Un giovanissimo Alberto Teardo,neo segretario della Federazione socialista

 SAVONA - Prima che vada perduto o prima che sia troppo tardi. Abbiamo scelto di pubblicare, a puntate, documenti-testimonianza inediti per la stragrande maggioranza dei savonesi (e non). Nonostante i fiumi di inchiostro allora consumati e non poteva mancare l’intervista che Enzo Biagi fece in tivù al big dei big. Anzi, tutte le “penne” più famose in Italia, gli hanno dedicato spazio, approfondimenti, strali, riflessioni, analisi. Da anni lui si tiene lontano, con avvedutezza, da tutti i riflettori.
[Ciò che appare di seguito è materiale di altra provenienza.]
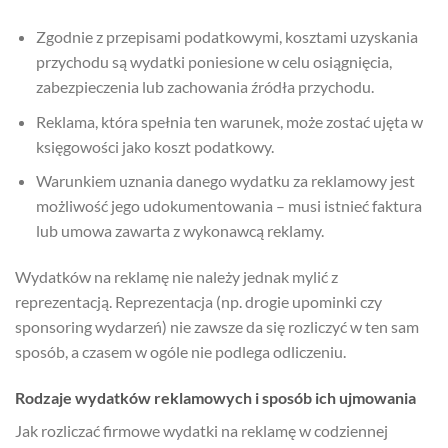
Zgodnie z przepisami podatkowymi, kosztami uzyskania
przychodu są wydatki poniesione w celu osiągnięcia,
zabezpieczenia lub zachowania źródła przychodu.
Reklama, która spełnia ten warunek, może zostać ujęta w
księgowości jako koszt podatkowy.
Warunkiem uznania danego wydatku za reklamowy jest
możliwość jego udokumentowania – musi istnieć faktura
lub umowa zawarta z wykonawcą reklamy.
Wydatków na reklamę nie należy jednak mylić z
reprezentacją. Reprezentacja (np. drogie upominki czy
sponsoring wydarzeń) nie zawsze da się rozliczyć w ten sam
sposób, a czasem w ogóle nie podlega odliczeniu.
Rodzaje wydatków reklamowych i sposób ich ujmowania
Jak rozliczać firmowe wydatki na reklamę w codziennej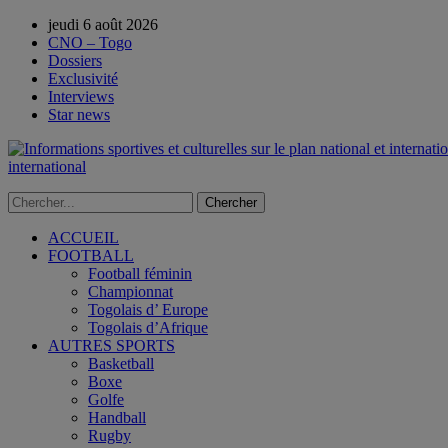
jeudi 6 août 2026
CNO – Togo
Dossiers
Exclusivité
Interviews
Star news
international
ACCUEIL
FOOTBALL
Football féminin
Championnat
Togolais d’ Europe
Togolais d’Afrique
AUTRES SPORTS
Basketball
Boxe
Golfe
Handball
Rugby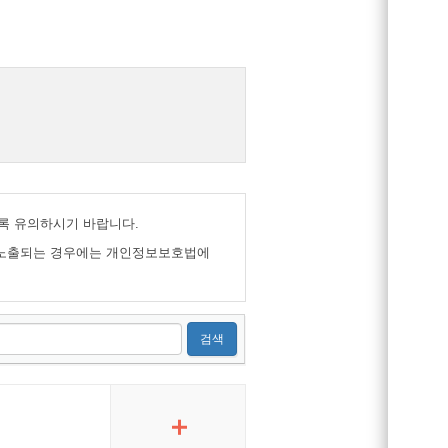
록 유의하시기 바랍니다.
 노출되는 경우에는 개인정보보호법에
검색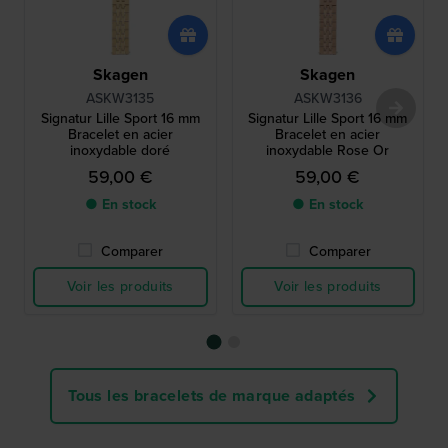
Skagen
Skagen
ASKW3135
ASKW3136
Signatur Lille Sport 16 mm
Signatur Lille Sport 16 mm
Bracelet en acier
Bracelet en acier
inoxydable doré
inoxydable Rose Or
59,00 €
59,00 €
● En stock
● En stock
Comparer
Comparer
Voir les produits
Voir les produits
Tous les bracelets de marque adaptés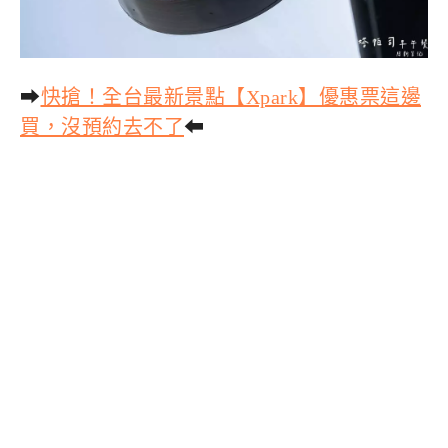
➡
快搶！全台最新景點【Xpark】優惠票這邊
買，沒預約去不了
⬅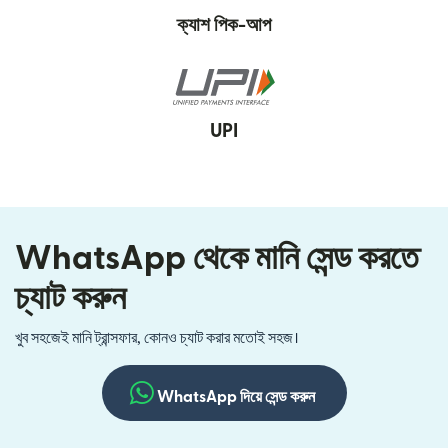
ক্যাশ পিক-আপ
UPI
WhatsApp থেকে মানি সেন্ড করতে
চ্যাট করুন
খুব সহজেই মানি ট্রান্সফার, কোনও চ্যাট করার মতোই সহজ।
WhatsApp দিয়ে সেন্ড করুন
Il tema e l’archivio sono il “caso Alberto Teardo”, ex presidente della Regione Liguria, ex sindacalista, ex segretario provinciale del Psi, professione dichiarata “funzionario di partito”, iscrizione alla massoneria di Piazza del Gesù, ma anche di Palazzo Giustiniani, con tessera della P2, dietro regolare versamento di 1 milione. Teardo finito in carcere mentre era candidato alla Camera dei deputati per i socialisti di Craxi e nonostante il clamore dello scandalo raccolse oltre 5 mila preferenze.

Alberto Teardo ha compiuto 70 anni il 26 maggio scorso. Ecco come lo descriveva  Maurizio Parodi, il 14 giugno 1982, dalle pagine de Il Buongiorno: <Già segretario della Fiom, presidente dell’Iacp, rifondatore del Psi nella città della Torretta. Molto attaccato alla famiglia e ai suoi due figli, con la moglie Mirella coltiva la passione per il tennis e per lo sci, tra i suoi hobby il cinema, il teatro, la musica sinfonica e lirica. Sul suo tavolo non manca mai un pacchetto di sigarette e la pipa....>. In origine Teardo faceva il fattorino (o la maschera) in una sala cinematografica.
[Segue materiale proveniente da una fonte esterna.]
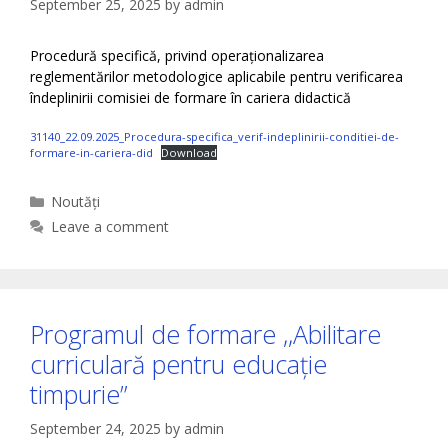
September 25, 2025
by
admin
Procedură specifică, privind operaționalizarea
reglementărilor metodologice aplicabile pentru verificarea
îndeplinirii comisiei de formare în cariera didactică
31140_22.09.2025_Procedura-specifica_verif-indeplinirii-conditiei-de-
formare-in-cariera-did
Download
Categories
Noutăți
Leave a comment
Programul de formare ,,Abilitare
curriculară pentru educație
timpurie”
September 24, 2025
by
admin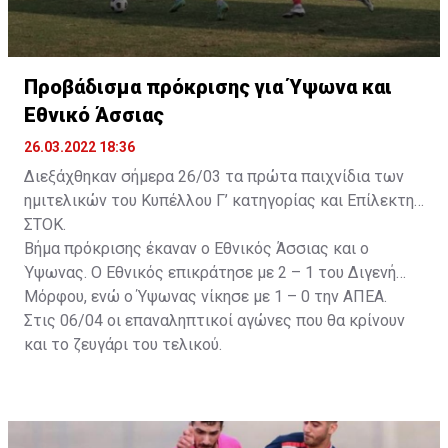
Προβάδισμα πρόκρισης για Ύψωνα και
Εθνικό Άσσιας
26.03.2022 18:36
Διεξάχθηκαν σήμερα 26/03 τα πρώτα παιχνίδια των
ημιτελικών του Κυπέλλου Γ’ κατηγορίας και Επίλεκτης
ΣΤΟΚ.
Βήμα πρόκρισης έκαναν ο Εθνικός Άσσιας και ο
Ύψωνας. Ο Εθνικός επικράτησε με 2 – 1 του Διγενή
Μόρφου, ενώ ο Ύψωνας νίκησε με 1 – 0 την ΑΠΕΑ.
Στις 06/04 οι επαναληπτικοί αγώνες που θα κρίνουν
και το ζευγάρι του τελικού.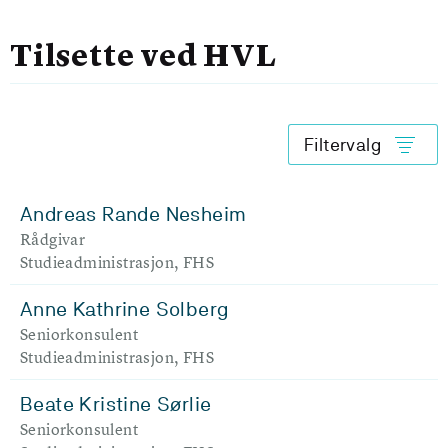
Tilsette ved HVL
Filtervalg
Andreas Rande Nesheim
Rådgivar
Studieadministrasjon, FHS
Anne Kathrine Solberg
Seniorkonsulent
Studieadministrasjon, FHS
Beate Kristine Sørlie
Seniorkonsulent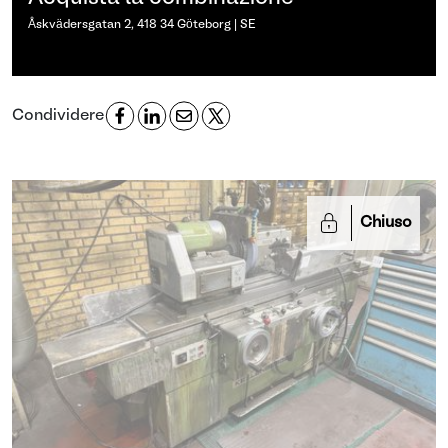
Åskvädersgatan 2, 418 34 Göteborg | SE
Condividere
Chiuso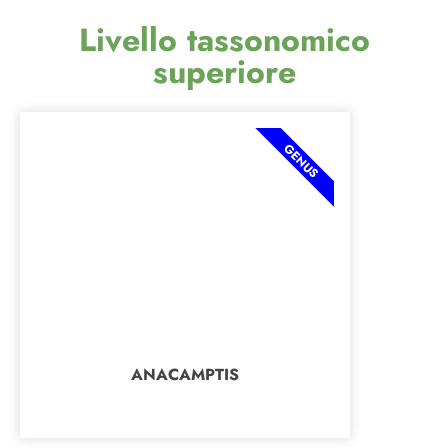
Livello tassonomico
superiore
GENUS
ANACAMPTIS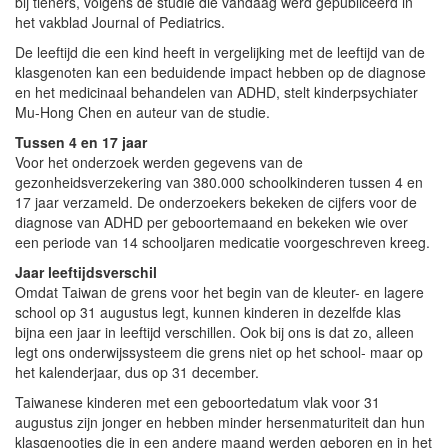
bij tieners, volgens de studie die vandaag werd gepubliceerd in
het vakblad Journal of Pediatrics.
De leeftijd die een kind heeft in vergelijking met de leeftijd van de
klasgenoten kan een beduidende impact hebben op de diagnose
en het medicinaal behandelen van ADHD, stelt kinderpsychiater
Mu-Hong Chen en auteur van de studie.
Tussen 4 en 17 jaar
Voor het onderzoek werden gegevens van de
gezonheidsverzekering van 380.000 schoolkinderen tussen 4 en
17 jaar verzameld. De onderzoekers bekeken de cijfers voor de
diagnose van ADHD per geboortemaand en bekeken wie over
een periode van 14 schooljaren medicatie voorgeschreven kreeg.
Jaar leeftijdsverschil
Omdat Taiwan de grens voor het begin van de kleuter- en lagere
school op 31 augustus legt, kunnen kinderen in dezelfde klas
bijna een jaar in leeftijd verschillen. Ook bij ons is dat zo, alleen
legt ons onderwijssysteem die grens niet op het school- maar op
het kalenderjaar, dus op 31 december.
Taiwanese kinderen met een geboortedatum vlak voor 31
augustus zijn jonger en hebben minder hersenmaturiteit dan hun
klasgenootjes die in een andere maand werden geboren en in het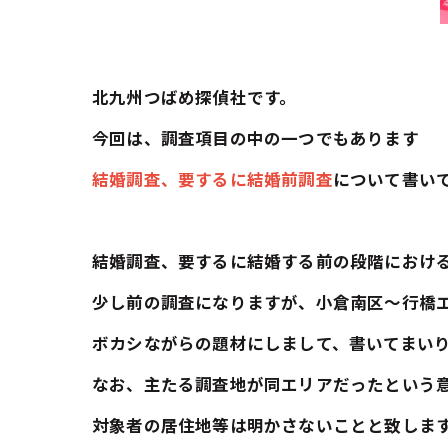
北九州つばめ探偵社です。
今回は、調査項目の中の一つでもあります
結婚調査、要するに結婚前調査
について書い
結婚調査、要するに結婚する前の段階におけ
少し前の調査になりますが、小倉南区～行橋
ボカシながらの題材にしまして、書いてまい
なお、主たる調査地が同エリアだったという
対象者の居住地等は明かさないことと致しま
Teardo (e la sua fedele “corte” trascinata nel baratro) che ha pagato il debito con la giustizia umana e, dopo qualche tentativo fallito, è uscito  definitivamente di scena, pur rimanendo, c’è da scommettere, dietro le quinte. Non sono pochi coloro che pensano eserciti ancora un potere. Quale e in che misura? La sua alleanza con alcuni imprenditori del porto di Savona sarebbe una sorte di assicurazione. Certamente non ha sbagliato chi l’ha consigliato di non mettere in difficoltà gli amici rimasti, scegliendo il basso profilo.

PREVISIONI E ATTESE SBAGLIATE

Il Secolo XIX (prima pagina, a firma di Luciano Corrado)  pubblicò i primi clamorosi sviluppi dell’inchiesta sul Savona Calcio

E’ stato sicuramente un errore ritenere che “via il clan Teardo”, la provincia di Savona e dintorni, fosse purificata. All’epoca c’era chi sosteneva che, con Teardo al timone, l’economia savonese tirava. C’era un fervore di opere pubbliche, di iniziative, finanziamenti  statali. Savona che era persino riuscita a indurre “Genova-matrigna” a miti consigli.
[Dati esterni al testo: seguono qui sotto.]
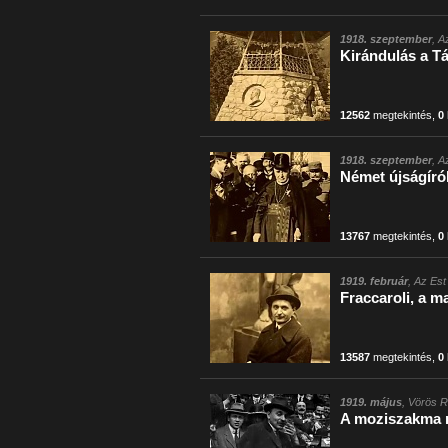
1918. szeptember
, A
Kirándulás a T
12562
megtekintés
,
0
1918. szeptember
, A
Német újságíró
13767
megtekintés
,
0
1919. február
, Az Est
Fraccaroli, a m
13587
megtekintés
,
0
1919. május
, Vörös R
A moziszakma m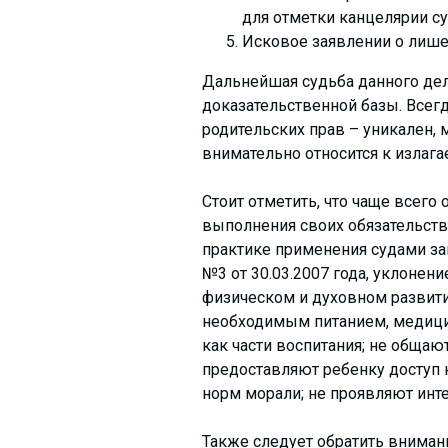
для отметки канцелярии су
Исковое заявлении о лишен
Дальнейшая судьба данного дела
доказательственной базы. Всегд
родительских прав – уникален, 
внимательно относится к излаг
Стоит отметить, что чаще всего
выполнения своих обязательств.
практике применения судами за
№3 от 30.03.2007 года, уклонени
физическом и духовном развитии
необходимым питанием, медицин
как части воспитания; не общаю
предоставляют ребенку доступ
норм морали; не проявляют инте
Также следует обратить внимани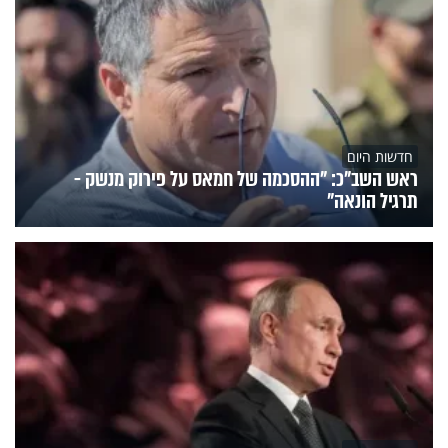
חדשות היום
ראש השב"כ: "ההסכמה של חמאס על פירוק מנשק -
תרגיל הונאה"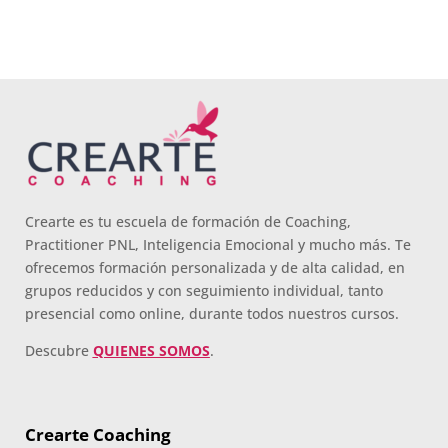
Crearte es tu escuela de formación de Coaching,
Practitioner PNL, Inteligencia Emocional y mucho más. Te
ofrecemos formación personalizada y de alta calidad, en
grupos reducidos y con seguimiento individual, tanto
presencial como online, durante todos nuestros cursos.
Descubre
QUIENES SOMOS
.
Crearte Coaching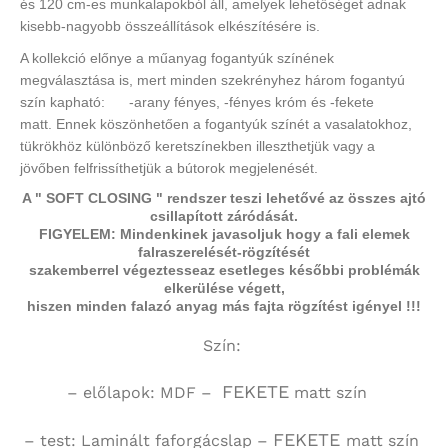
és 120 cm-es munkalapokból áll, amelyek lehetőséget adnak
kisebb-nagyobb összeállítások elkészítésére is.
A kollekció előnye a műanyag fogantyúk színének
megválasztása is, mert minden szekrényhez három fogantyú
szín kapható: -arany fényes, -fényes króm és -fekete
matt.
Ennek köszönhetően a fogantyúk színét a vasalatokhoz,
tükrökhöz különböző keretszínekben illeszthetjük vagy a
jövőben felfrissíthetjük a bútorok megjelenését.
A " SOFT CLOSING " rendszer teszi lehetővé az összes ajtó
csillapított záródását.
FIGYELEM: Mindenkinek javasoljuk hogy a fali elemek
falraszerelését-rögzítését
szakemberrel végeztesse
az esetleges későbbi problémák
elkerülése végett,
hiszen minden falazó anyag más fajta rögzítést igényel !!!
Szín:
FEKETE
– előlapok: MDF –
matt szín
FEKETE
– test:
Laminált faforgácslap
–
matt szín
Insomma sotto la lanterna regnava un duro che non dimenticava la sua città. La sua provincia. Aveva un “peso”.

Vicende, scenari, fatti e misfatti conosciuti, all’epoca, solo da una stretta cerchia di persone, soprattutto addetti ai lavori. Per altri i ricordi si perdono col tempo. E, comunque, molti documenti mai divulgati nella loro completezza.

Oggi è trascorso un quarto di secolo. La scelta di “aprire” i faldoni dell’archivio è soprattutto rivolta alle giovani generazioni (molti sono nati proprio in quegli anni settanta e ottanta). Metterli in condizione di conoscere, di sapere. Farsi un’opinione su una stagione vivacissima, sui protagonisti, nel bene e nel male. Un contributo alla conoscenza dei fatti. Magari in attesa di inserire il tutto in un libro, nel ruolo di cronisti. Testimoni e spettatori. Ma non solo.

TRE MISTERI ANCORA DA SVELARE

Cercheremo di dare una risposta ad alcuni interrogativi che avevano suscitato molta curiosità, ad iniziare dagli stessi artefici dell’”affaire”. E nessuno ha mai potuto svelare.

1)    Chi passò a Renzo Bailini le notizie che in un primo esposto (da chi arrivarono i 100 milioni per il “Savona Calcio”) ed un successivo “chiarimento”, innestarono la più grande inchiesta giudiziaria della storia savonese? Causando un terremoto. Furono alcuni esponenti massonici che lui frequentava nel ponente savonese e per ultimo ad Imperia? Chi di loro può confermare? Chi raccolse le confidenze che Bailini non fece neppure agli inquirenti e ai giudici?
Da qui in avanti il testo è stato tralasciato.